Every Student Deserves Opportunity (ESDO) is the latest election player to report how it spent more than $185,000 on 2015 elections, which included the small town of Steamboat where election spending this year exceeded 2013 figures by 900 percent.
Although located in Thornton, the group concentrated its efforts on one candidate in Adams 12 Five Star School District, two candidates in Steamboat, one of the state’s smaller school districts, and several candidates in Aurora Public Schools.
ESDO, an independent expenditure committee, says in documents filed with the Colorado Secretary of State that its purpose is “to support candidates of any political party statewide who support sensible reform in Colorado Public Schools.”
However, a closer look at the expenditures shows the opposite. Complete Colorado first reported on ESDO in October after it launched a costly campaign against Adams 12 Five Star Schools board reform-incumbent Norm Jennings with three highly charged, full-color mailers claiming Jennings “suckered” the district, “railroaded” the district, and “took the district for a ride.”
Those expenditures included the services of Mad Dog Mail, a Florida campaign messaging firm. The firm’s website boasts that it only works with “strong, tough Democrats who fight against Republicans.”

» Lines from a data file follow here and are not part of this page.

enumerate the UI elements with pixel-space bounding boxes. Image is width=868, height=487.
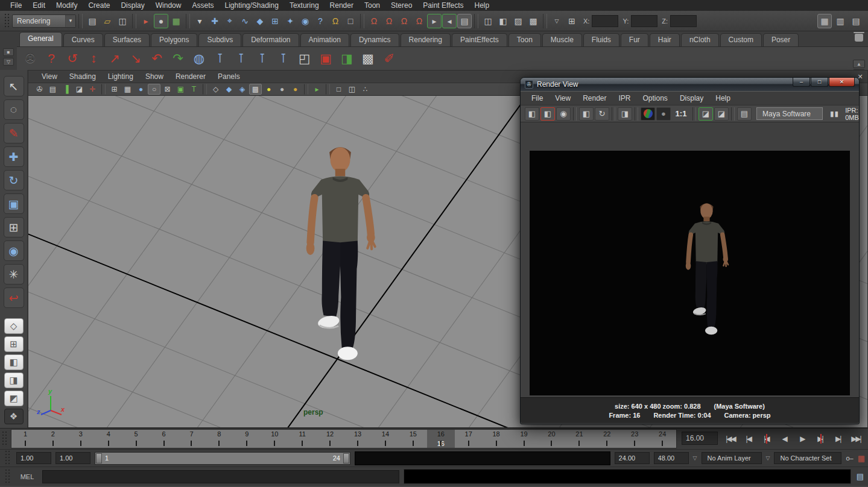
playback-end-field[interactable]: [615, 452, 650, 464]
pane-layout-icon[interactable]: ◫: [346, 84, 358, 95]
renderer-selector[interactable]: Maya Software: [756, 107, 823, 120]
undo-icon[interactable]: ↶: [147, 49, 166, 68]
gate-mask-icon[interactable]: ○: [148, 84, 160, 95]
x-coordinate-field[interactable]: [592, 15, 618, 27]
select-dynamics-icon[interactable]: ✦: [283, 14, 297, 28]
script-editor-icon[interactable]: ▤: [855, 471, 865, 482]
object-mode-icon[interactable]: ●: [154, 14, 168, 28]
render-view-menu-item[interactable]: View: [549, 94, 577, 102]
ipr-render-button[interactable]: ◧: [579, 107, 594, 121]
hierarchy-mode-icon[interactable]: ▸: [139, 14, 153, 28]
render-view-menu-item[interactable]: File: [525, 94, 549, 102]
play-forward-button[interactable]: ▶: [795, 432, 809, 446]
menu-item[interactable]: Modify: [51, 1, 83, 10]
separator[interactable]: [304, 84, 308, 95]
lasso-select-tool-icon[interactable]: ◌: [4, 99, 24, 120]
field-chart-icon[interactable]: ⊠: [161, 84, 174, 95]
inputs-to-selected-icon[interactable]: ▸: [427, 14, 442, 28]
timeline-frame[interactable]: 1616: [427, 430, 455, 448]
render-view-menu-item[interactable]: Help: [709, 94, 737, 102]
maximize-button[interactable]: □: [811, 78, 828, 87]
grid-toggle-icon[interactable]: ⊞: [108, 84, 121, 95]
help-icon[interactable]: ?: [42, 49, 61, 68]
select-lattice-type-icon[interactable]: ▩: [358, 49, 378, 68]
select-shaded-type-icon[interactable]: ◨: [337, 49, 356, 68]
timeline-frame[interactable]: 24: [648, 430, 676, 448]
show-tool-settings-icon[interactable]: ▥: [833, 14, 847, 28]
render-current-frame-icon[interactable]: ◧: [496, 14, 510, 28]
separator[interactable]: [635, 107, 638, 121]
bookmarks-icon[interactable]: ▐: [60, 84, 72, 95]
render-view-menu-item[interactable]: Render: [577, 94, 612, 102]
select-rendering-icon[interactable]: ◉: [298, 14, 312, 28]
group-collapser[interactable]: [543, 14, 547, 28]
wireframe-on-shaded-icon[interactable]: ◈: [236, 84, 249, 95]
shelf-scroll-up-icon[interactable]: ▲: [853, 60, 865, 68]
separator[interactable]: [573, 107, 577, 121]
timeline-frame[interactable]: 15: [399, 430, 427, 448]
delete-unused-icon[interactable]: ◍: [189, 49, 209, 68]
wireframe-display-icon[interactable]: ◇: [209, 84, 222, 95]
shelf-tab[interactable]: Polygons: [151, 33, 197, 46]
snap-to-view-planes-icon[interactable]: Ω: [412, 14, 426, 28]
shelf-tab[interactable]: Subdivs: [198, 33, 241, 46]
paint-selection-tool-icon[interactable]: ✎: [4, 123, 24, 143]
separator[interactable]: [731, 107, 735, 121]
timeline-frame[interactable]: 9: [233, 430, 261, 448]
shelf-tab[interactable]: General: [19, 32, 62, 46]
use-no-lights-icon[interactable]: ●: [276, 84, 288, 95]
camera-track-icon[interactable]: ↕: [84, 49, 103, 68]
range-slider[interactable]: 1 24: [95, 452, 350, 465]
close-button[interactable]: ✕: [829, 78, 855, 87]
cluster-deformer-4-icon[interactable]: ⊺: [274, 49, 293, 68]
range-start-handle[interactable]: [96, 453, 102, 463]
character-model[interactable]: [278, 140, 402, 388]
menu-item[interactable]: Stereo: [385, 1, 417, 10]
shelf-tab[interactable]: Curves: [63, 33, 103, 46]
isolate-select-icon[interactable]: □: [332, 84, 345, 95]
timeline-frame[interactable]: 12: [316, 430, 344, 448]
shelf-tab[interactable]: Muscle: [542, 33, 582, 46]
component-mode-icon[interactable]: ▦: [169, 14, 183, 28]
shelf-tab[interactable]: Deformation: [242, 33, 299, 46]
anim-layer-selector[interactable]: No Anim Layer: [702, 452, 762, 464]
trash-icon[interactable]: [855, 34, 863, 42]
render-view-title-bar[interactable]: ✇ Render View –□✕: [521, 78, 859, 91]
timeline-frame[interactable]: 18: [483, 430, 510, 448]
select-tool-icon[interactable]: ↖: [4, 76, 24, 96]
shelf-tab[interactable]: Fluids: [583, 33, 619, 46]
select-by-name-icon[interactable]: ⊞: [565, 14, 579, 28]
last-tool-icon[interactable]: ↩: [4, 287, 24, 308]
step-forward-frame-button[interactable]: ▶|: [831, 432, 845, 446]
shelf-tab[interactable]: Animation: [300, 33, 349, 46]
timeline-frame[interactable]: 13: [344, 430, 372, 448]
timeline-frame[interactable]: 22: [593, 430, 621, 448]
soft-modification-tool-icon[interactable]: ◉: [4, 240, 24, 261]
redo-icon[interactable]: ↷: [168, 49, 188, 68]
film-gate-icon[interactable]: ▦: [121, 84, 134, 95]
menu-item[interactable]: Paint Effects: [417, 1, 469, 10]
camera-tumble-icon[interactable]: ↺: [63, 49, 82, 68]
timeline-frame[interactable]: 14: [372, 430, 399, 448]
menu-item[interactable]: Assets: [186, 1, 219, 10]
show-manipulator-tool-icon[interactable]: ✳: [4, 264, 24, 284]
command-results-field[interactable]: [404, 469, 851, 484]
snap-to-grids-icon[interactable]: Ω: [367, 14, 381, 28]
axis-locator-icon[interactable]: ✛: [86, 84, 99, 95]
command-language-label[interactable]: MEL: [16, 473, 38, 480]
shelf-tab[interactable]: Surfaces: [104, 33, 150, 46]
shelf-tab[interactable]: Toon: [508, 33, 541, 46]
use-default-lighting-icon[interactable]: ●: [289, 84, 302, 95]
shelf-tab[interactable]: nCloth: [681, 33, 719, 46]
shelf-tab[interactable]: Custom: [720, 33, 762, 46]
alpha-channel-button[interactable]: ●: [656, 107, 671, 121]
menu-item[interactable]: Window: [150, 1, 187, 10]
render-view-menu-item[interactable]: IPR: [613, 94, 637, 102]
move-tool-icon[interactable]: ✚: [4, 146, 24, 167]
viewport-menu-item[interactable]: Lighting: [102, 72, 139, 81]
timeline-frame[interactable]: 20: [538, 430, 566, 448]
render-settings-button[interactable]: ▤: [737, 107, 752, 121]
shelf-tab[interactable]: Poser: [763, 33, 799, 46]
shelf-tab[interactable]: Hair: [650, 33, 680, 46]
timeline-frame[interactable]: 7: [178, 430, 206, 448]
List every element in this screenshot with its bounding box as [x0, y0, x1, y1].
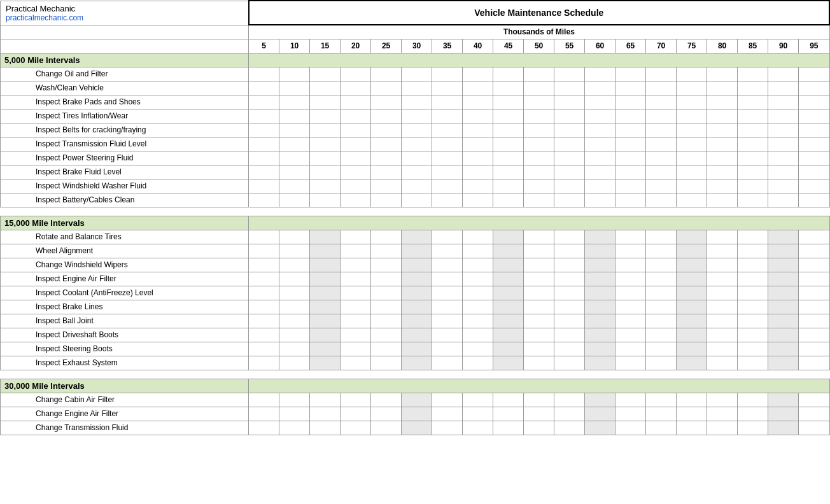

Over the course of the campaign, ESDO spent more than $61,000 to unseat Jennings, a failed effort, but Jennings was one of the very few reform candidates who managed to retain his seat.
The group also spent roughly $77,000 on Aurora Public Schools candidates.
The most surprising investment was in Steamboat, a district of just over 2,500 students. ESDO spent $40,376 on mailings and other advertising support for Steamboat candidates Michelle Dover and Margaret Huron. That is compared to roughly $2,000 spent by Roger Good, a current reform member of the Steamboat Board of Education, in 2013, or the $2,400 combined between Brian Kelly and William Kennedy in 2009.
One expenditure for $14,950 was filed as supporting Dover and Huron and opposing Jennings, so it is unclear how much was appropriated to each cause in that expenditure.
Dover and Huron told Steamboat Today they were not aware of the group’s support, which included a full page ad in their hometown paper and multiple radio ads on their local radio station.
“I’ve never had any contact with the group — and I truthfully never heard the radio ad,” Huron told Steamboat reporter Teresa Ristow.
While that statement may be true on its face, that’s because Independent Expenditure Committees are prohibited under election laws from coordinating directly with candidates.
However, in Huron’s filings with the Secretary of State, total contributions of $1,800 to her from the Public Education Committee, which is a small donor committee belonging to the Colorado Education Association (CEA) are noted as being for photography. Another $1,800 was given by the same group to Dover with the same filing designation.
The color flyers sent out by ESDO were portrait photos of the two women together.
This is not the first time Dover and Huron have been accused of coordinating directly with the teachers union. Complete Colorado reported in October the two women’s initial filings of $1,750 each was originally reported as donated by CEA President Kerrie Dallman. Both women amended their filings within two minutes of each other the day after they were due to say the money came from the Public Education Committee instead.
CEA is the Colorado state affiliate of the National Education Association. More than 99 percent of ESDO’s contributions came from the Aurora Education Association ($34,000), The Colorado Fund for Children and Public Education—another product of the CEA—($131,762) and the District Twelve Educators Association ($25,000).